As a former AW (the actual Navy rating, not someone who used to post here ;)), I can tell you that ASW skills atrophy FAST. I spent 18 months going through an aircrew pipeline where ASW was the be-all end-all. My first exercise in the fleet was where I found out exactly how little ASW the LAMPS Mk I was expected to provide. Drop buoys and have the ship do the hard stuff. Just stay handy to drop the torp. ASW is hard and I was happy to be in a platform that didn't have to do it much. Imagine my surprise at test time (for PO3) how little ASW I remembered. Good thing for me the AW (H) test took that into account. When it came time for actual contact with a Soviet sub (my one and only), I was using maybe 30% of what the navy had taught me about ASW.
 

SubtoSky

Officer NOooo...
None
This is not news.

Being a former bubblehead I must confess that you guys never found us. Even our own subs never found us. Its a big ocean and you can only carry so much diesel. When the perverbial poo hits the fan, we should not be as concerned. BTW when a surface contact(ship) has active sonar, how the hell can you not find a sub when you are actually looking for one???
 

Cleonard19

Member
Contributor
Being a former bubblehead I must confess that you guys never found us. Even our own subs never found us. Its a big ocean and you can only carry so much diesel. When the perverbial poo hits the fan, we should not be as concerned. BTW when a surface contact(ship) has active sonar, how the hell can you not find a sub when you are actually looking for one???

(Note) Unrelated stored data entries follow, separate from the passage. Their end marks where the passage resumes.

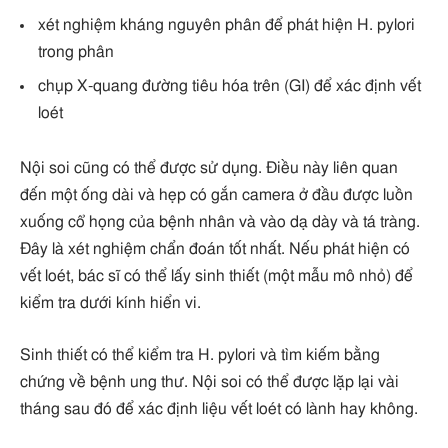
xét nghiệm kháng nguyên phân để phát hiện H. pylori
trong phân
chụp X-quang đường tiêu hóa trên (GI) để xác định vết
loét
Nội soi cũng có thể được sử dụng. Điều này liên quan
đến một ống dài và hẹp có gắn camera ở đầu được luồn
xuống cổ họng của bệnh nhân và vào dạ dày và tá tràng.
Đây là xét nghiệm chẩn đoán tốt nhất. Nếu phát hiện có
vết loét, bác sĩ có thể lấy sinh thiết (một mẫu mô nhỏ) để
kiểm tra dưới kính hiển vi.
Sinh thiết có thể kiểm tra H. pylori và tìm kiếm bằng
chứng về bệnh ung thư. Nội soi có thể được lặp lại vài
tháng sau đó để xác định liệu vết loét có lành hay không.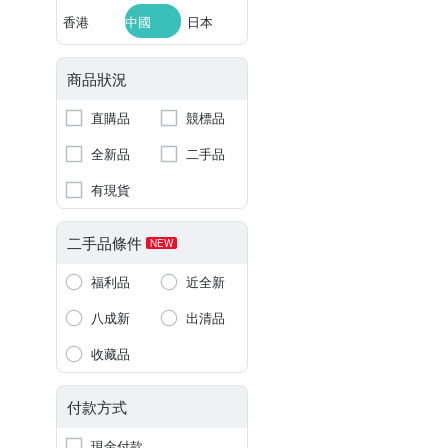
香港
中國
日本
商品狀況
直購品
競標品
全新品
二手品
有現貨
二手品條件
NEW
福利品
近全新
八成新
出清品
收藏品
付款方式
現金付款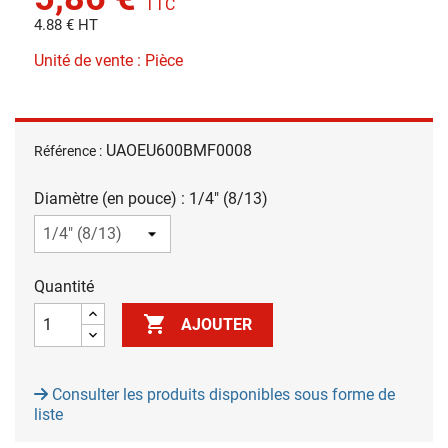
TTC
4.88 € HT
Unité de vente : Pièce
UAOEU600BMF0008
Référence :
Diamètre (en pouce) : 1/4" (8/13)
Quantité

AJOUTER
Consulter les produits disponibles sous forme de
liste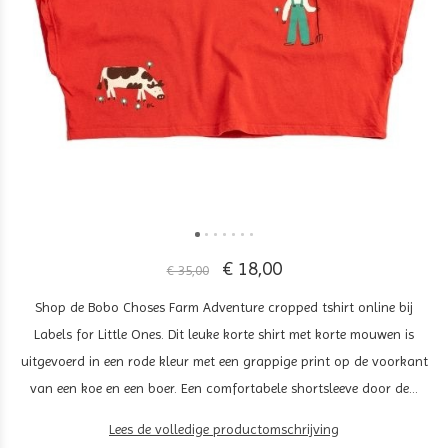
€ 18,00
€ 35,00
Shop de Bobo Choses Farm Adventure cropped tshirt online bij
Labels for Little Ones. Dit leuke korte shirt met korte mouwen is
uitgevoerd in een rode kleur met een grappige print op de voorkant
van een koe en een boer. Een comfortabele shortsleeve door de...
Lees de volledige productomschrijving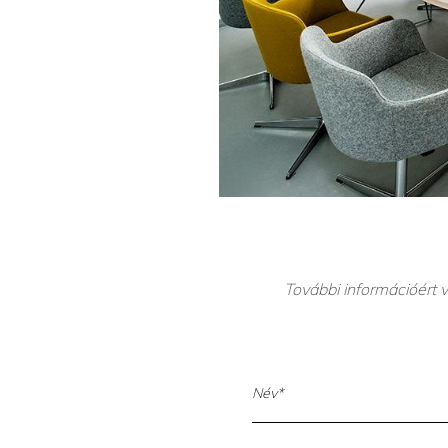
További információért v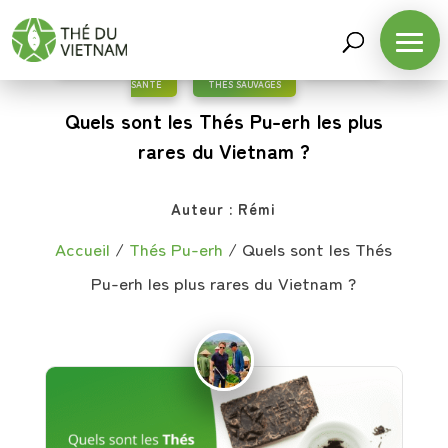
THÉS PU-ERH
,
L'HISTOIRE DU THÉ
,
LE THÉ ET LA
SANTÉ
,
THÉS SAUVAGES
Quels sont les Thés Pu-erh les plus
rares du Vietnam ?
Auteur :
Rémi
Accueil
/
Thés Pu-erh
/
Quels sont les Thés
Pu-erh les plus rares du Vietnam ?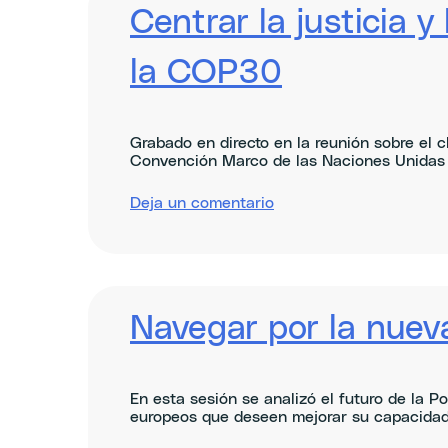
in
Centrar la justicia 
food
systems
la COP30
Grabado en directo en la reunión sobre el 
Convención Marco de las Naciones Unidas 
sobre
Deja un comentario
Centring
justice
and
equity
at
the
Navegar por la nuev
COP30
climate
negotiations
En esta sesión se analizó el futuro de la P
europeos que deseen mejorar su capacidad de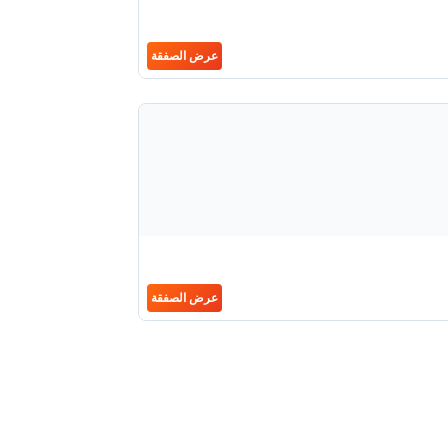
عرض الصفقة
عرض الصفقة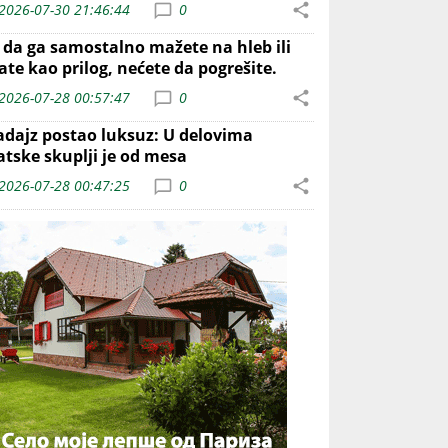
2026-07-30 21:46:44
0
o da ga samostalno mažete na hleb ili
ate kao prilog, nećete da pogrešite.
2026-07-28 00:57:47
0
adajz postao luksuz: U delovima
atske skuplji je od mesa
2026-07-28 00:47:25
0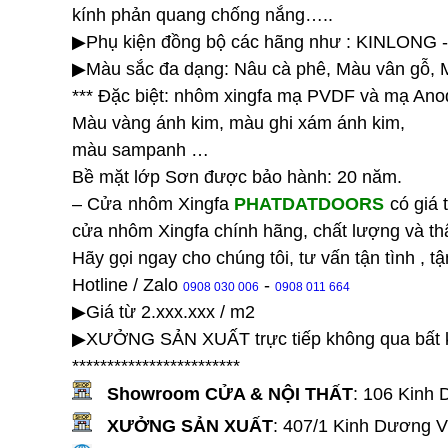
kính phản quang chống nắng…..
▶Phụ kiện đồng bộ các hãng như : KINLONG
▶Màu sắc đa dạng: Nâu cà phê, Màu vân gỗ,
*** Đặc biệt: nhôm xingfa mạ PVDF và mạ Anod
Màu vàng ánh kim, màu ghi xám ánh kim,
màu sampanh …
Bề mặt lớp Sơn được bảo hành: 20 năm.
– Cửa nhôm Xingfa
PHATDATDOORS
có giá t
cửa nhôm Xingfa chính hãng, chất lượng và t
Hãy gọi ngay cho chúng tôi, tư vấn tận tình , tậ
Hotline / Zalo
-
0908 030 006
0908 011 664
▶Giá từ 2.xxx.xxx / m2
▶XƯỞNG SẢN XUẤT trực tiếp không qua bất k
************************
Showroom CỬA & NỘI THẤT
:
106 Kinh 
XƯỞNG SẢN XUẤT
:
407/1 Kinh Dương V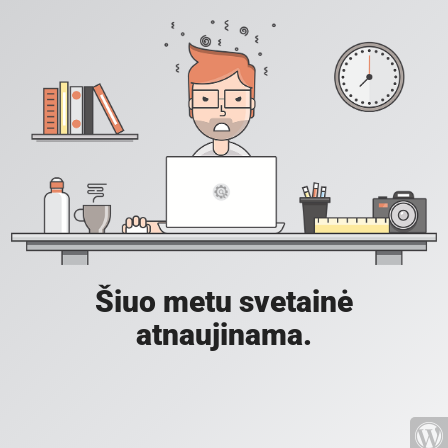
Šiuo metu svetainė
atnaujinama.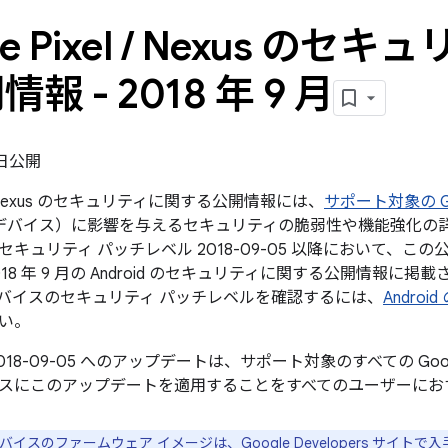
e Pixel
/
Nexus のセキ
報 - 2018 年 9 月
4 日公開
el / Nexus のセキュリティに関する公開情報には、
サポート対象の Goo
le デバイス）に影響を与えるセキュリティの脆弱性や機能強化の詳
キュリティ パッチレベル 2018-09-05 以降において、こ
18 年 9 月の Android のセキュリティに関する公開情報に
バイスのセキュリティ パッチレベルを確認するには、
Andro
い。
018-09-05 へのアップデートは、サポート対象のすべての Go
スにこのアップデートを適用することをすべてのユーザーにお
e デバイスのファームウェア イメージは、
Google Developers サイト
で入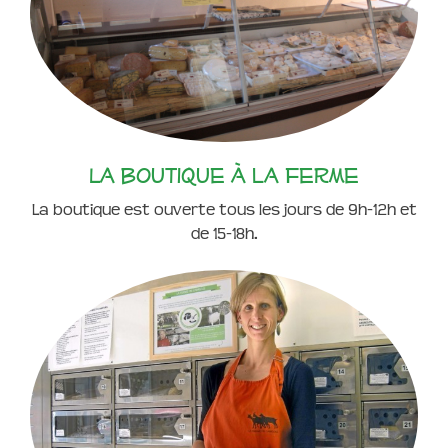
La boutique à la ferme
La boutique est ouverte tous les jours de 9h-12h et
de 15-18h.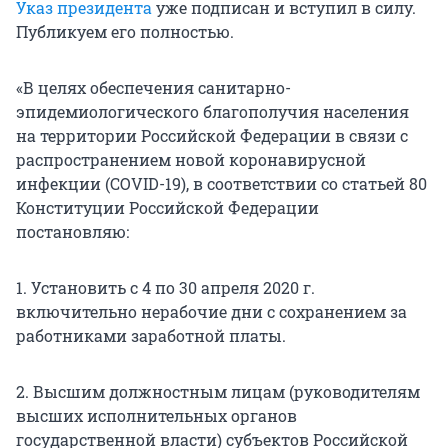
Указ президента
уже подписан и вступил в силу.
Публикуем его полностью.
«В целях обеспечения санитарно-
эпидемиологического благополучия населения
на территории Российской Федерации в связи с
распространением новой коронавирусной
инфекции (COVID-19), в соответствии со статьей 80
Конституции Российской Федерации
постановляю:
1. Установить с 4 по 30 апреля 2020 г.
включительно нерабочие дни с сохранением за
работниками заработной платы.
2. Высшим должностным лицам (руководителям
высших исполнительных органов
государственной власти) субъектов Российской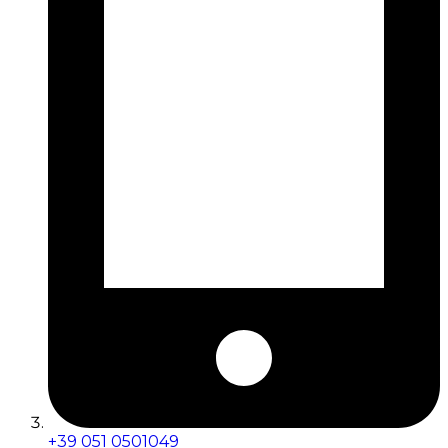
+39 051 0501049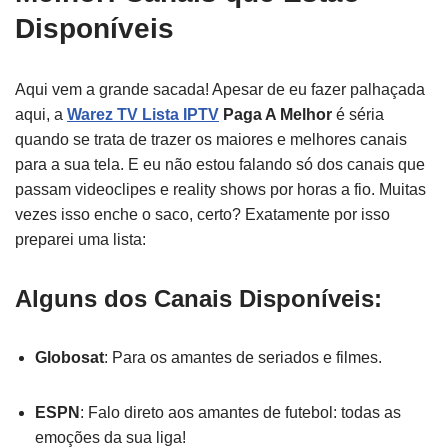
Disponíveis
Aqui vem a grande sacada! Apesar de eu fazer palhaçada
aqui, a
Warez TV Lista IPTV
Paga A Melhor
é séria
quando se trata de trazer os maiores e melhores canais
para a sua tela. E eu não estou falando só dos canais que
passam videoclipes e reality shows por horas a fio. Muitas
vezes isso enche o saco, certo? Exatamente por isso
preparei uma lista:
Alguns dos Canais Disponíveis:
Globosat
: Para os amantes de seriados e filmes.
ESPN
: Falo direto aos amantes de futebol: todas as
emoções da sua liga!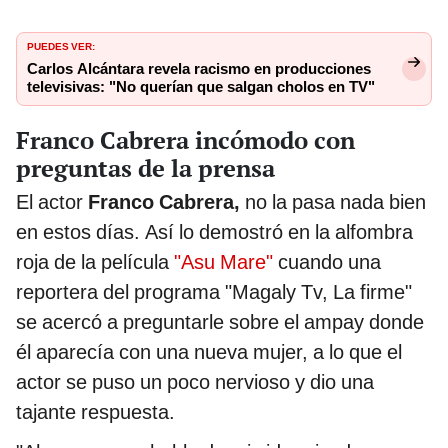
PUEDES VER:
Carlos Alcántara revela racismo en producciones
televisivas: "No querían que salgan cholos en TV"
Franco Cabrera incómodo con
preguntas de la prensa
El actor
Franco Cabrera,
no la pasa nada bien
en estos días. Así lo demostró en la alfombra
roja de la película
"Asu Mare"
cuando una
reportera del programa "Magaly Tv, La firme"
se acercó a preguntarle sobre el ampay donde
él aparecía con una nueva mujer, a lo que el
actor se puso un poco nervioso y dio una
tajante respuesta.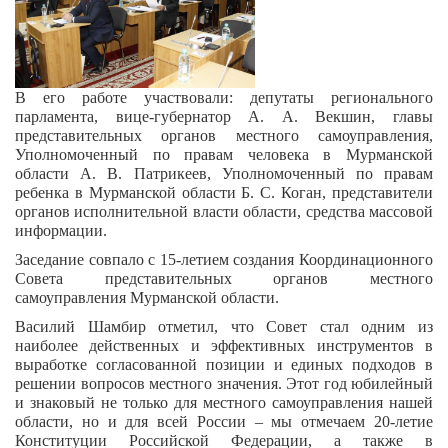
В его работе участвовали: депутаты регионального
парламента, вице-губернатор А. А. Векшин, главы
представительных органов местного самоуправления,
Уполномоченный по правам человека в Мурманской
области А. В. Патрикеев, Уполномоченный по правам
ребенка в Мурманской области Б. С. Коган, представители
органов исполнительной власти области, средства массовой
информации.
Заседание совпало с 15-летием создания Координационного
Совета представительных органов местного
самоуправления Мурманской области.
Василий Шамбир отметил, что Совет стал одним из
наиболее действенных и эффективных инструментов в
выработке согласованной позиции и единых подходов в
решении вопросов местного значения. Этот год юбилейный
и знаковый не только для местного самоуправления нашей
области, но и для всей России – мы отмечаем 20-летие
Конституции Российской Федерации, а также в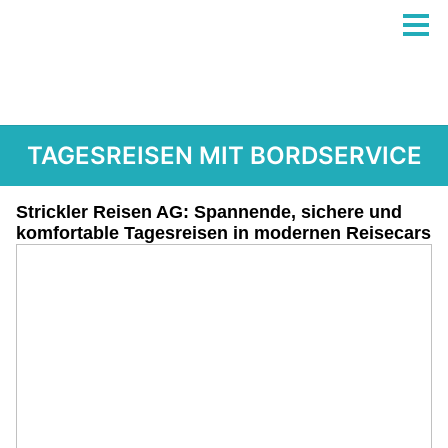
TAGESREISEN MIT BORDSERVICE
Strickler Reisen AG: Spannende, sichere und
komfortable Tagesreisen in modernen Reisecars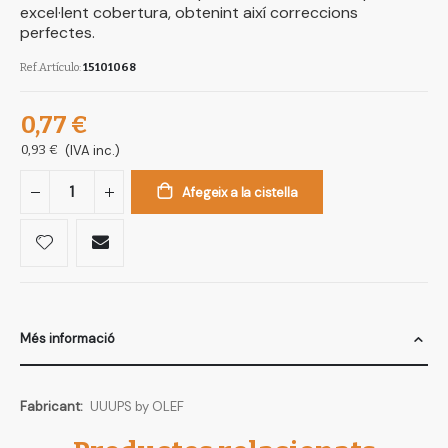
excel·lent cobertura, obtenint així correccions
perfectes.
Ref.Artículo
15101068
0,77 €
0,93 €
(IVA inc.)
Afegeix a la cistella
Més informació
Més
UUUPS by OLEF
informació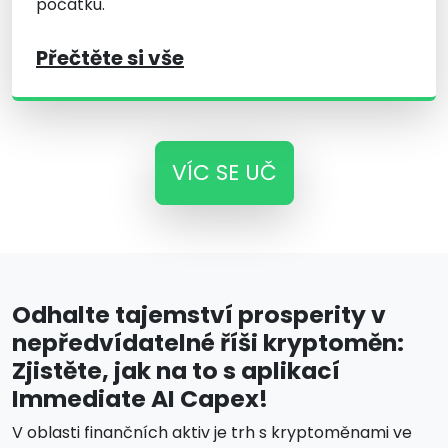
počátku.
Přečtěte si vše
VÍC SE UČ
Odhalte tajemství prosperity v
nepředvídatelné říši kryptoměn:
Zjistěte, jak na to s aplikací
Immediate AI Capex!
V oblasti finančních aktiv je trh s kryptoměnami ve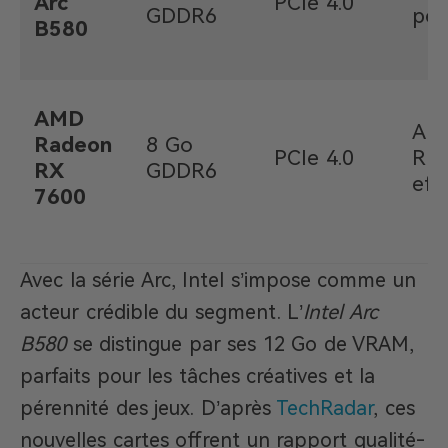
Arc
PCIe 4.0
GDDR6
per
B580
AMD
Arc
Radeon
8 Go
PCIe 4.0
RD
RX
GDDR6
eff
7600
Avec la série Arc, Intel s’impose comme un
acteur crédible du segment. L’
Intel Arc
B580
se distingue par ses 12 Go de VRAM,
parfaits pour les tâches créatives et la
pérennité des jeux. D’après
TechRadar
, ces
nouvelles cartes offrent un rapport qualité-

Too much background noise from the rest of the carrier strike group?? /shrug
 

MasterBates

Well-Known Member
Being a former bubblehead I must confess that you guys never found us. Even our own subs never found us. Its a big ocean and you can only carry so much diesel. When the perverbial poo hits the fan, we should not be as concerned. BTW when a surface contact(ship) has active sonar, how the hell can you not find a sub when you are actually looking for one???

I have found things that claim to be unfound.

Details are beyond the scope of this forum.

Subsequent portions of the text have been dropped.